Tuesday, August 30, 2011
For some couples, the woman is THE decision maker, and there’s nothing wrong with that. For example, in nearly 8 out of 10 cases where married couples purchase a vehicle, it is the woman who makes the final decision. And because women outlive men by 5.4 years on average, women frequently make decisions that have long lasting effects upon their children, their spouse, and even their parents.
3 tips to help you initiate discussing parents long-term care:
Tip 1: Explain that Elder Law attorneys are not “regular” lawyers
Elder Law attorneys have deliberately selected a career in a specialized area of law to serve elders. Moreover, The Rules of Professional Conduct require lawyers to act in the best interests of their clients. The client of an Elder Law attorney is the elder. Not the children. The best Elder Law attorneys are equipped to facilitate familial harmony; they place the client’s concerns at the forefront of any discussion, and they orchestrate a plan that can protect a nest egg from the catastrophic expenses of long term care and improve quality of life. An inheritance is nice – and usually a much larger inheritance is a by-product of the plan devised by an excellent Elder Law attorney – but the first thing I explain to families I meet with is that the inheritance is not the focus. My client’s quality and dignity of life is priority #1.
Tip 2: Gather information with your parents, if possible, in a no obligation, zero pressure environment.

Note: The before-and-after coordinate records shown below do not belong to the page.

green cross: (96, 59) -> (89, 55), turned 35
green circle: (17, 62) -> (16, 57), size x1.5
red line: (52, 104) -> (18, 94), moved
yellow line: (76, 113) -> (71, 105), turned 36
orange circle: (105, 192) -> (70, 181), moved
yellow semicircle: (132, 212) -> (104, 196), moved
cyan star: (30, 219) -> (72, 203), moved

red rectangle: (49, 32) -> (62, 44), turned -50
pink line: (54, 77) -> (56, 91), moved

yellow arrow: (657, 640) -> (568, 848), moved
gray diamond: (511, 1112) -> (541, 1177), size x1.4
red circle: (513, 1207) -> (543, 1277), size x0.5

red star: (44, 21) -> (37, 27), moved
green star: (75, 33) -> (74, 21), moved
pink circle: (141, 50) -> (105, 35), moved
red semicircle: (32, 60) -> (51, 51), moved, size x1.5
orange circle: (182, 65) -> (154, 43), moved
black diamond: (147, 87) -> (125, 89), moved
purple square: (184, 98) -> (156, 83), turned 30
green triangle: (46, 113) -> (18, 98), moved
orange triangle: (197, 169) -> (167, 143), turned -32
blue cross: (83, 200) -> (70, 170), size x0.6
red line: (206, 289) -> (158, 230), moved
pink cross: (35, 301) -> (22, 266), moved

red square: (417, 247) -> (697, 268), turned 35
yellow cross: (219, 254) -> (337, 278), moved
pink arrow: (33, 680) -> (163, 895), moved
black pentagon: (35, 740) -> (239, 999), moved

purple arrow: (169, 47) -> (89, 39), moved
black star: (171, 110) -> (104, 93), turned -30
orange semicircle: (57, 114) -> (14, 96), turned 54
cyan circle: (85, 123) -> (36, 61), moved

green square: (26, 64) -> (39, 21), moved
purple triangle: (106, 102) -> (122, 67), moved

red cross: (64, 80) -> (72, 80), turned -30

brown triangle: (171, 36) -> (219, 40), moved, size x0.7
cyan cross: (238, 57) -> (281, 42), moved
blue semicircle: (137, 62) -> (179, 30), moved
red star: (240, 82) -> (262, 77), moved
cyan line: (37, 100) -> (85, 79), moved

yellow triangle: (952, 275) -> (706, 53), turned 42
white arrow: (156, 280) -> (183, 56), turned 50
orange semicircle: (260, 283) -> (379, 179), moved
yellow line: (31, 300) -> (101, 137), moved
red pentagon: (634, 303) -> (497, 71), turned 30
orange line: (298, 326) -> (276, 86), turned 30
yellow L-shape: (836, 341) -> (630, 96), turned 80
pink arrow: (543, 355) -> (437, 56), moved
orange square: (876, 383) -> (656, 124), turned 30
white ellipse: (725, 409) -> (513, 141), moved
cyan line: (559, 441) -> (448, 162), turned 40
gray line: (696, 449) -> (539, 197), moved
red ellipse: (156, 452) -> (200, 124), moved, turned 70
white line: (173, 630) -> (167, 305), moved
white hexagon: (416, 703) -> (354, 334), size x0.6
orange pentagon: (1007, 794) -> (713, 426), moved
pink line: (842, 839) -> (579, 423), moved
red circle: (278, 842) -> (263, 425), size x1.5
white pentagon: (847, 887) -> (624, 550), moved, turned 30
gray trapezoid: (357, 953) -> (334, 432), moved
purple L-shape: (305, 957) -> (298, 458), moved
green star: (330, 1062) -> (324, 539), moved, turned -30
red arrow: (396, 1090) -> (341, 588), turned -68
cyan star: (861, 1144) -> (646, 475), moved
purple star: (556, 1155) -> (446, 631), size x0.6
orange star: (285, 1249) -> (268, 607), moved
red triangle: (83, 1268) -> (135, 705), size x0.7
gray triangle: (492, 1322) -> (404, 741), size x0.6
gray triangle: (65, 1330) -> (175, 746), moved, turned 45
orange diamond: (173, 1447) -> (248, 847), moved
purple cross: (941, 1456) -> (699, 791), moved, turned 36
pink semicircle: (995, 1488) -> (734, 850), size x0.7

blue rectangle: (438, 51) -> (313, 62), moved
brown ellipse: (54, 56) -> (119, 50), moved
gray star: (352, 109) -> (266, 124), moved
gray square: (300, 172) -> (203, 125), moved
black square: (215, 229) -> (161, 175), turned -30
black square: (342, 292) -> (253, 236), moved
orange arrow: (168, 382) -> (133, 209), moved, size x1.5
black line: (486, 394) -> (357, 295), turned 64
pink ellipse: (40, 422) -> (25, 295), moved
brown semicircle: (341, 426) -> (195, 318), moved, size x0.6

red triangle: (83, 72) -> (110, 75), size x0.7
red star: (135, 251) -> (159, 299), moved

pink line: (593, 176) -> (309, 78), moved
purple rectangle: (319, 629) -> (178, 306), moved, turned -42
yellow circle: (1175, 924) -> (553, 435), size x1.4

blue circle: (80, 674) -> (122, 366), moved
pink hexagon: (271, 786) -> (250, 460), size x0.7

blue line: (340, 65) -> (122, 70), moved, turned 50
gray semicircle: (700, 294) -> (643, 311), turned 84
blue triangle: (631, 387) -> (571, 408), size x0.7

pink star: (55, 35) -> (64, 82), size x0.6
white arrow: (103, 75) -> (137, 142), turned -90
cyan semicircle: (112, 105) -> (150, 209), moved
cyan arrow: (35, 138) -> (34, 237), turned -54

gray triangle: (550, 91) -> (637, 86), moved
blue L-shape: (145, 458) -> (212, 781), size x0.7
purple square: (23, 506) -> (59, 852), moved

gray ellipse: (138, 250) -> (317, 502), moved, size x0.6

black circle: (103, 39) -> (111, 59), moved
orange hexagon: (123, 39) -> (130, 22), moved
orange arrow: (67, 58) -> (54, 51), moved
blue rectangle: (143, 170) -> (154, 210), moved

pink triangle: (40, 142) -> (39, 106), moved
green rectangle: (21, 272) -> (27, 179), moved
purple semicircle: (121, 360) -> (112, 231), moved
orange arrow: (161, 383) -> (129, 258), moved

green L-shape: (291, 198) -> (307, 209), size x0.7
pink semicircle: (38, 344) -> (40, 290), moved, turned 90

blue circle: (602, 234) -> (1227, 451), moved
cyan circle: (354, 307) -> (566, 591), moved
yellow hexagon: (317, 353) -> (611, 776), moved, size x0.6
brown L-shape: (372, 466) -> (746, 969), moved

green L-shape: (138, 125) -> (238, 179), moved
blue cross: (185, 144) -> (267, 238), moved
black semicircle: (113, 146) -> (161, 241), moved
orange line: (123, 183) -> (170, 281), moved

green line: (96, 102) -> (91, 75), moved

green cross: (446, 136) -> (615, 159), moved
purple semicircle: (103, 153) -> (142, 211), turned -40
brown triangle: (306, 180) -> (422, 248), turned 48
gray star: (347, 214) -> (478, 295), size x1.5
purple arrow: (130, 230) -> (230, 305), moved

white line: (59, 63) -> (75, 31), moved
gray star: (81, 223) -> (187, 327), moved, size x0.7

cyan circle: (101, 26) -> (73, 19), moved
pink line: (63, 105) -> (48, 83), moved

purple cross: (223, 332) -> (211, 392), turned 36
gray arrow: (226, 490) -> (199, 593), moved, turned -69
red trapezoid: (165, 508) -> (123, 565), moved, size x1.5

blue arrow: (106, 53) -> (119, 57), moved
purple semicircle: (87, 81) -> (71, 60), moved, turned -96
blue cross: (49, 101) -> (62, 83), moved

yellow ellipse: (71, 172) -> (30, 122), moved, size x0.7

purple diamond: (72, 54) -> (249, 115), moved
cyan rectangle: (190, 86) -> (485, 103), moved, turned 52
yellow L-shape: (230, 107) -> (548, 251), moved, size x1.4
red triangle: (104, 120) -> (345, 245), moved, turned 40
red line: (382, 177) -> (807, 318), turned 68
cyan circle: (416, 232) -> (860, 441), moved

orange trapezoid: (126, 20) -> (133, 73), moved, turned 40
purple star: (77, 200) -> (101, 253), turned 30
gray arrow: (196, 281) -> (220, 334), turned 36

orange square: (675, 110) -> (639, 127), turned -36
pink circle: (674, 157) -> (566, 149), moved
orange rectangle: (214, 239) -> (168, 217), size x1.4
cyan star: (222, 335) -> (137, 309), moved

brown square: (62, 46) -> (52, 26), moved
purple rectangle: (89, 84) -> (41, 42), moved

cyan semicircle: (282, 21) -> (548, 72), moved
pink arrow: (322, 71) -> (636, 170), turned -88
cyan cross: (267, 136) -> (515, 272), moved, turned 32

Parents love to do things with their kids, and adult children likewise value the time they have with their aging parents. One easy way to spend time with your parents while gathering information is to attend a free seminar hosted by a local Elder Law attorney. Don’t be afraid to research, communicate, and explain important statistics to your parents.
Tip 3: Explain easy-to-understand statistics.
Did you know that if you are over age 65: you have a 7.2% chance of having an auto accident every year; a 6.15% chance of needing to file a homeowner’s insurance claim; and a 70% chance of needing long-term care? Over half of those who need long-term care will require a nursing home.
Here is the statistic you must be concerned with: only 13% of drivers are uninsured, just 15% of homeowners are uninsured, but a whopping 90% of senior citizens are uninsured and unprotected against long term care needs. Why is it important to plan for long term care? Primarily because the expenses of long term care are catastrophic and can wipe out a nest-egg in less than a year. 50% of couples and 70% of singles are impoverished (broke) after one year of entering a nursing home.
Medicaid is a government program meant for those who plan for it. I encourage you to attend a free seminar on the subject, as it is shocking that so many smart people do not realize that Medicaid – not Medicare – can be used to pay for long term care.
One common misconception is, “We don’t need to plan for our long term care yet, we’re only 65.” Almost half of all long-term care claimants are under age 65 at the time of disability. Every day that goes by without a plan, the family is risking possible delay or even forfeiture of government benefits that are meant to pay for catastrophic long term care costs.
Talking to your parents about their long term care options can be understandably difficult, and no other generation has had to simultaneously balance so many familial responsibilities at one time. But there is a new breed of Estate Planning and Elder Law that takes a family-friendly, solution-based approach making it easier to discuss difficult subjects.